Parliamo di pop, perché i CR nella loro storia hanno avuto i loro bei momenti di puro mainstream: "Abbiamo flirtato tanto col pop, siamo andati da Renzo Arbore, abbiamo fatto un varietà del sabato sera nel '90, il karma ce lo siamo compromesso parecchio. Alla fine io però non ce l'ho mai fatta a passare da quella parte lì, mi sono sentito sempre in imbarazzo. Altri duri e puri invece abbiamo scoperto che avevano una bella confidenza con quel mondo. Io non guardo Sanremo e quando mi capita davanti giro, perché dovrei andare su un palco che non mi fa divertire? Il nostro è stato un percorso anche molto dogmatico, prima c'era la contrapposizione vera tra il mondo sistema e il nostro mondo, oggi è un altro scenario".
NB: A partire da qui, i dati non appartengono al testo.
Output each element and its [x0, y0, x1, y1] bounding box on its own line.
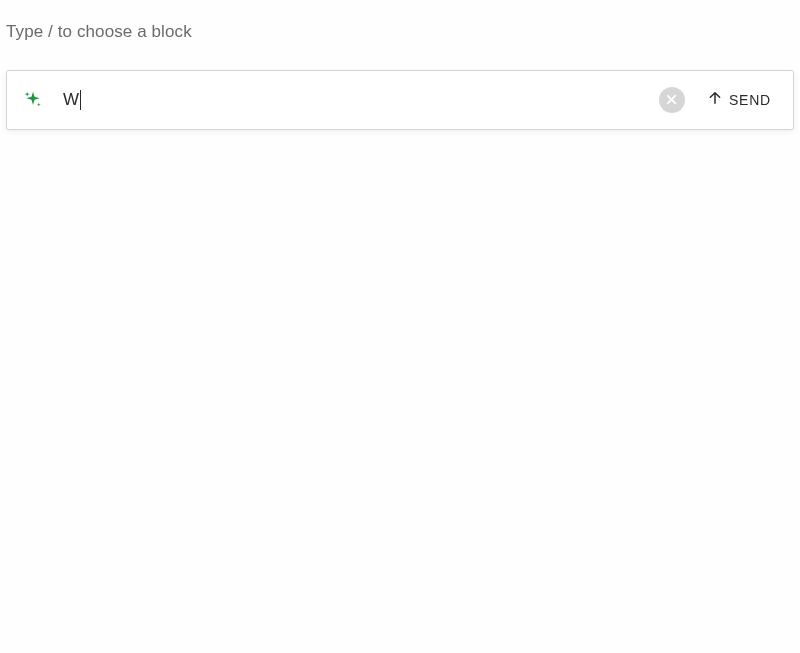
clear-button[interactable] [659, 87, 685, 113]
prompt-input[interactable]: W [59, 90, 659, 110]
sparkle-icon [7, 90, 59, 110]
close-icon [666, 91, 677, 109]
arrow-up-icon [707, 90, 723, 110]
send-button[interactable]: SEND [707, 90, 771, 110]
send-label: SEND [729, 92, 771, 108]
block-hint-text: Type / to choose a block [6, 22, 794, 42]
text-cursor [80, 90, 81, 110]
prompt-input-container[interactable]: W SEND [6, 70, 794, 130]
input-value-text: W [63, 90, 79, 110]
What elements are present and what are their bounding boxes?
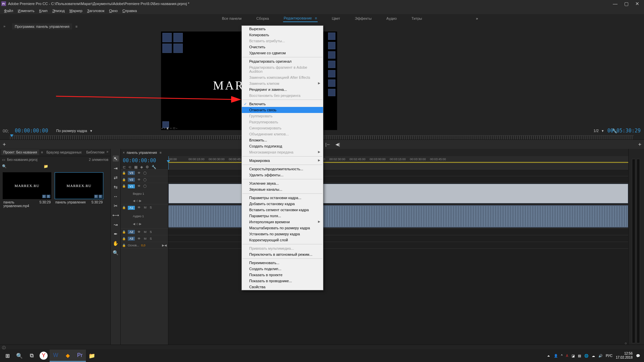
track-select-tool-icon[interactable]: ⇥	[114, 166, 118, 171]
bin-icon[interactable]: ▭	[2, 158, 5, 162]
panel-menu-icon[interactable]: ≡	[160, 151, 162, 155]
ripple-edit-tool-icon[interactable]: ⇄	[114, 175, 118, 180]
project-thumb[interactable]: MARREX.RU▯▯панель управления5:30:29	[55, 172, 103, 208]
sublime-icon[interactable]: ◆	[62, 350, 74, 362]
clock[interactable]: 12:56 17.02.2018	[616, 352, 633, 360]
context-menu-item[interactable]: Показать в проекте	[242, 272, 323, 278]
panel-menu-icon[interactable]: ≡	[41, 150, 43, 154]
rolling-edit-tool-icon[interactable]: ⇆	[114, 184, 118, 190]
tray-up-icon[interactable]: ^	[561, 354, 563, 358]
track-master[interactable]	[168, 242, 628, 249]
lock-icon[interactable]: 🔒	[122, 206, 126, 209]
slip-tool-icon[interactable]: ⟷	[112, 213, 119, 218]
close-tab-icon[interactable]: ×	[123, 151, 125, 155]
video-clip[interactable]	[168, 184, 628, 203]
menu-эпизод[interactable]: Эпизод	[50, 8, 67, 13]
context-menu-item[interactable]: Масштабировать по размеру кадра	[242, 225, 323, 231]
fit-dropdown[interactable]: По размеру кадра ▾	[56, 129, 92, 133]
sync-lock-icon[interactable]: ◯	[143, 171, 147, 175]
selection-tool-icon[interactable]: ↖	[113, 156, 119, 162]
track-content[interactable]	[168, 170, 628, 353]
keyframe-nav[interactable]: ◀ ◇ ▶	[122, 222, 167, 226]
markers-icon[interactable]: ◈	[140, 165, 143, 169]
word-icon[interactable]: W	[50, 350, 62, 362]
zoom-tool-icon[interactable]: 🔍	[113, 250, 118, 255]
tray-up-icon[interactable]: ⏶	[547, 354, 550, 358]
tray-app-icon[interactable]: ◪	[572, 354, 575, 358]
nest-icon[interactable]: ⊏	[123, 165, 126, 169]
workspace-tab[interactable]: Эффекты	[354, 15, 372, 22]
workspace-tab[interactable]: Редактирование ≡	[283, 15, 318, 22]
context-menu-item[interactable]: Интерполяция времени▶	[242, 219, 323, 225]
mute-button[interactable]: M	[143, 237, 147, 240]
hand-tool-icon[interactable]: ✋	[113, 241, 118, 246]
mute-button[interactable]: M	[143, 206, 147, 209]
workspace-tab[interactable]: Сборка	[256, 15, 270, 22]
context-menu-item[interactable]: Очистить	[242, 44, 323, 50]
lock-icon[interactable]: 🔒	[122, 237, 126, 240]
libraries-tab[interactable]: Библиотеки	[84, 149, 106, 155]
lock-icon[interactable]: 🔒	[122, 244, 126, 247]
tray-app-icon[interactable]: ▤	[578, 354, 581, 358]
track-target-v1[interactable]: V1	[128, 184, 135, 188]
context-menu-item[interactable]: Включить✓	[242, 101, 323, 107]
context-menu-item[interactable]: Создать подэпизод	[242, 143, 323, 149]
track-target-a3[interactable]: A3	[128, 237, 135, 241]
button-editor-button[interactable]: +	[638, 141, 641, 147]
lock-icon[interactable]: 🔒	[122, 178, 126, 181]
sync-lock-icon[interactable]: ◯	[143, 184, 147, 188]
eye-icon[interactable]: 👁	[137, 230, 141, 234]
track-target-v2[interactable]: V2	[128, 178, 135, 182]
task-view-icon[interactable]: ⧉	[25, 350, 38, 362]
context-menu-item[interactable]: Переименовать...	[242, 260, 323, 266]
workspace-tab[interactable]: Аудио	[386, 15, 397, 22]
track-target-v3[interactable]: V3	[128, 171, 135, 175]
settings-icon[interactable]: ⚙	[146, 165, 149, 169]
timeline-timecode[interactable]: 00:00:00:00	[123, 158, 166, 164]
step-back-button[interactable]: ◀|	[335, 142, 340, 147]
context-menu-item[interactable]: Создать подклип...	[242, 266, 323, 272]
thumb-preview[interactable]: MARREX.RU▯▯	[3, 172, 51, 199]
work-area-bar[interactable]	[168, 162, 628, 163]
audio-clip[interactable]	[168, 205, 628, 228]
wrench-icon[interactable]: 🔧	[152, 165, 156, 169]
context-menu-item[interactable]: Скорость/продолжительность...	[242, 166, 323, 172]
eye-icon[interactable]: 👁	[137, 171, 141, 175]
track-v2[interactable]	[168, 176, 628, 183]
sync-lock-icon[interactable]: ◯	[143, 178, 147, 181]
minimize-button[interactable]: —	[613, 1, 618, 6]
go-to-in-button[interactable]: |←	[325, 142, 331, 147]
track-v1[interactable]	[168, 183, 628, 204]
expand-icon[interactable]: ▶◀	[162, 244, 167, 247]
notifications-icon[interactable]: 💬	[636, 354, 640, 358]
context-menu-item[interactable]: Вложить...	[242, 137, 323, 143]
project-thumb[interactable]: MARREX.RU▯▯панель управления.mp45:30:29	[3, 172, 51, 208]
linked-selection-icon[interactable]: ▦	[134, 165, 138, 169]
pen-tool-icon[interactable]: ✒	[114, 231, 118, 237]
solo-button[interactable]: S	[149, 206, 153, 209]
menu-изменить[interactable]: Изменить	[16, 8, 37, 13]
razor-tool-icon[interactable]: ✂	[114, 203, 118, 208]
onedrive-icon[interactable]: ☁	[592, 354, 595, 358]
snap-icon[interactable]: ⊂	[128, 165, 131, 169]
folder-icon[interactable]: 📁	[44, 164, 48, 169]
context-menu-item[interactable]: Вставить сегмент остановки кадра	[242, 207, 323, 213]
lock-icon[interactable]: 🔒	[122, 171, 126, 175]
context-menu-item[interactable]: Добавить остановку кадра	[242, 201, 323, 207]
yandex-browser-icon[interactable]: Y	[40, 352, 48, 360]
eye-icon[interactable]: 👁	[137, 184, 141, 188]
people-icon[interactable]: 👤	[554, 354, 558, 358]
eye-icon[interactable]: 👁	[137, 206, 141, 209]
context-menu-item[interactable]: Свойства	[242, 284, 323, 290]
menu-файл[interactable]: Файл	[2, 8, 15, 13]
close-button[interactable]: ✕	[635, 1, 639, 6]
master-value[interactable]: 0,0	[141, 244, 146, 247]
slide-tool-icon[interactable]: ↝	[114, 222, 118, 227]
start-button[interactable]: ⊞	[1, 350, 13, 362]
menu-клип[interactable]: Клип	[37, 8, 50, 13]
menu-справка[interactable]: Справка	[120, 8, 139, 13]
mute-button[interactable]: M	[143, 230, 147, 234]
track-a3[interactable]	[168, 235, 628, 242]
context-menu-item[interactable]: Удаление со сдвигом	[242, 50, 323, 56]
eye-icon[interactable]: 👁	[137, 178, 141, 181]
Ecco, parlando della canzone Scenario, presente nel disco, mi piacerebbe proprio sapere chi sono i "voi" di cui si parla nello speech. Qui Alioscia mi spiega una situazione trascendente, in cui mi dice che di quel pezzo lui è solo un tramite. Mi parla di entità superiore che guida nell'autoanalisi e, soprattutto, che non è roba da fricchettoni. A quel pezzo è legato un po' del mondo di Polaris, della Stella Polare come punto di riferimento altro. "Boh sono uno che quando accendevano l'incenso mi toccavo i coglioni, ma non posso negare che se io avessi la saggezza delle parole di Josh, l'entità, in Scenario, vivrei col sorriso dalla mattina alla sera e non avrei problemi neanche se mi cascasse il tetto in testa. Non sono così risolto. In ogni caso noi siamo il mondo basso e loro sono il nord, il punto che cerchiamo quando guardiamo in alto per non perdere la bussola, come si suol dire. Anche la grafica si riferisce a questa esperienza: la stella dei venti, le due spade per Ho combattuto, il numero è la velocità della luce (Fermi alla velocità della luce) e la cover con tutti i volti che guardano sorpresi la stella polare o la fine del mondo - salcazzo, lo scopriremo - è legato al concetto di moltitudine di Tra noi, ed è il pezzo un po' più CR vecchio stile".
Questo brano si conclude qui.